De prime abord, le charme fonctionne parce qu’il y a assez de séquences d’action pour que l’on ne s’ennuie pas et parce que Jensen Ackles maîtrise à la perfection ce rôle de sale gosse rebelle et charmant après plus de 300 épisodes de Supernatural. Et puis, au fur et à mesure où les épisodes passent, soit quatre actuellement disponibles sur Prime Video (à raison de trois épisodes à la sortie, puis un nouveau hebdomadaire), on comprend qu’on est tombés dans un piège.

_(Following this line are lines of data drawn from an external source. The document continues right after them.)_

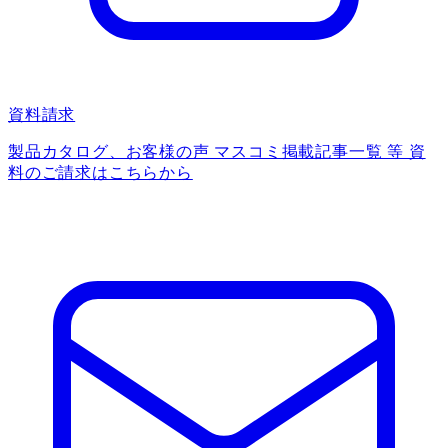
資料請求
製品カタログ、お客様の声 マスコミ掲載記事一覧 等 資
料のご請求はこちらから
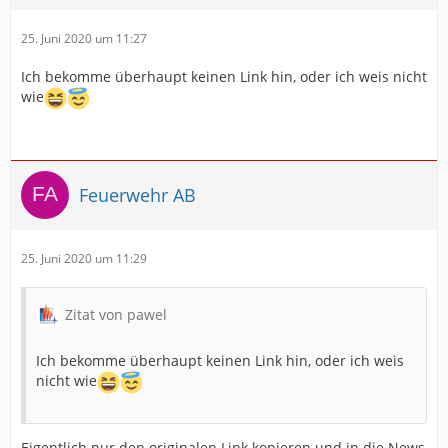
25. Juni 2020 um 11:27
Ich bekomme überhaupt keinen Link hin, oder ich weis nicht
wie
Feuerwehr AB
25. Juni 2020 um 11:29
Zitat von pawel
Ich bekomme überhaupt keinen Link hin, oder ich weis
nicht wie
Eigentlich nur den originalen Link kopieren und in die News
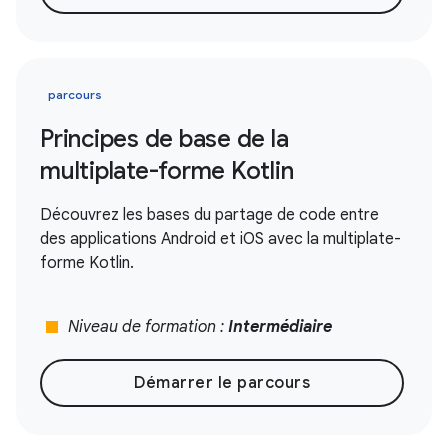
parcours
Principes de base de la
multiplate-forme Kotlin
Découvrez les bases du partage de code entre
des applications Android et iOS avec la multiplate-
forme Kotlin.
stop
Niveau de formation :
Intermédiaire
Démarrer le parcours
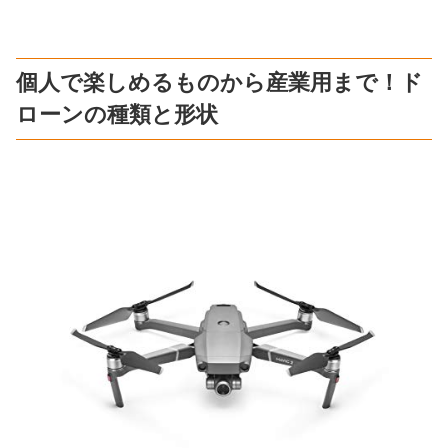
個人で楽しめるものから産業用まで！ド
ローンの種類と形状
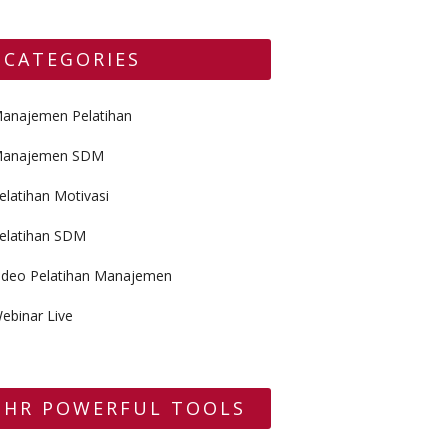
CATEGORIES
anajemen Pelatihan
anajemen SDM
elatihan Motivasi
elatihan SDM
ideo Pelatihan Manajemen
ebinar Live
HR POWERFUL TOOLS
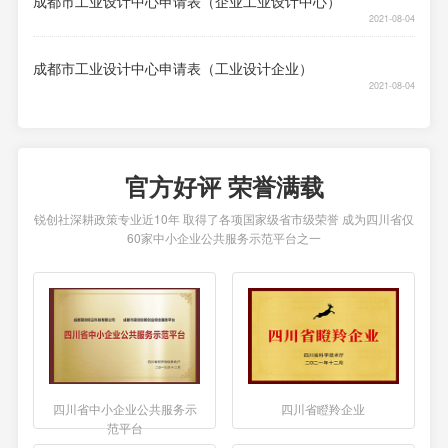
成都市工业设计中心申请表（企业工业设计中心）
2021-08-04
成都市工业设计中心申请表（工业设计企业）
2021-08-04
官方好评 荣誉满载
锐创社深耕政策专业近10年 取得了各项国家级省市级荣誉 成为四川省仅
60家中小企业公共服务示范平台之一
四川省中小企业公共服务示
四川省瞪羚企业
范平台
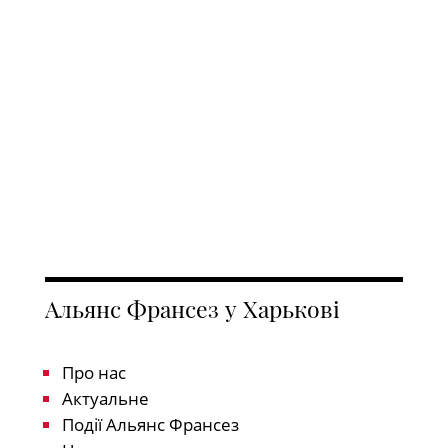
Альянс Франсез у Харькові
Про нас
Актуальне
Події Альянс Франсез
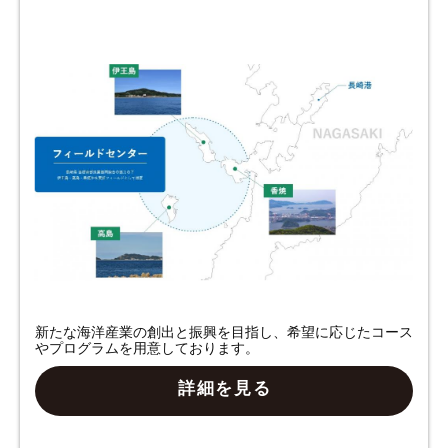
新たな海洋産業の創出と振興を目指し、希望に応じたコース
やプログラムを用意しております。
詳細を見る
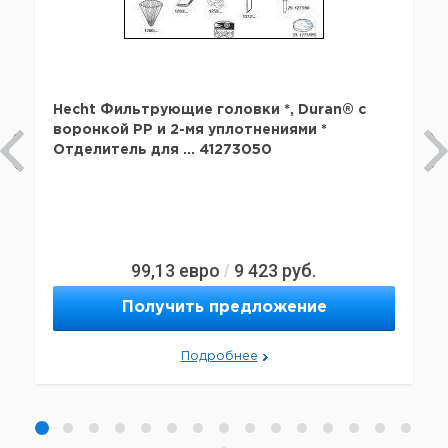
Hecht Фильтрующие головки *, Duran® с
воронкой PP и 2-мя уплотнениями *
Отделитель для ... 41273050
99,13
евро
9 423
руб.
/
Получить предложение
Подробнее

Tout d’abord, la série porte mal son nom. Countdown, menace terroriste, héros avec une maladie grave pouvant frapper à n’importe quel moment… sur ce principe, on pouvait s’attendre à un rythme à la 24 Heures Chrono où chaque seconde compte. Il n’en est rien et l’urgence de la situation est souvent davantage énoncée que véritablement vécue par les protagonistes. Au point où l’on peut s’arrêter afin de faire un gâteau d’anniversaire surprise à un collègue. Chaque épisode cherche à nous rapprocher du qui – en prenant tous les détours possibles -, mais jamais la question du quand ne sera abordé.

Autre défaut majeur, et ce malgré notre amour pour Ackles, le traitement réservé à cette escouade est fortement déséquilibré. Certes, on a quelques esquisses de vie personnelle, voire même un drame très tôt dans la série, mais il faut reconnaître que le trio Blythe, Meachum et Oliveras accapare toute l’attention. De temps en temps, un épisode tentera de donner un peu de présence à chacun des autres larrons, sans lui montrer davantage de considération. Mention spéciale à Bell et Sheperd, parfaits dans le rôle de meubles de bureau.

Haas cumule tous les poncifs des séries policières d’un autre temps et qui n’a rien pour se démarquer de la concurrence, pourtant forte rien que sur Prime Video. Un show qui tente d’avoir une intrigue tenant toute une saison alors qu’il est écrit comme une série épisodique (une enquête, un épisode) avec des démarcations claires dans le récit. Countdown n’est pas une catastrophe parce que tous ses clichés ne sont pas foncièrement de mauvais clichés, mais c’est une série que l’on peut facilement regarder en faisant la vaisselle, le ménage ou en jouant aux Aventuriers du rail.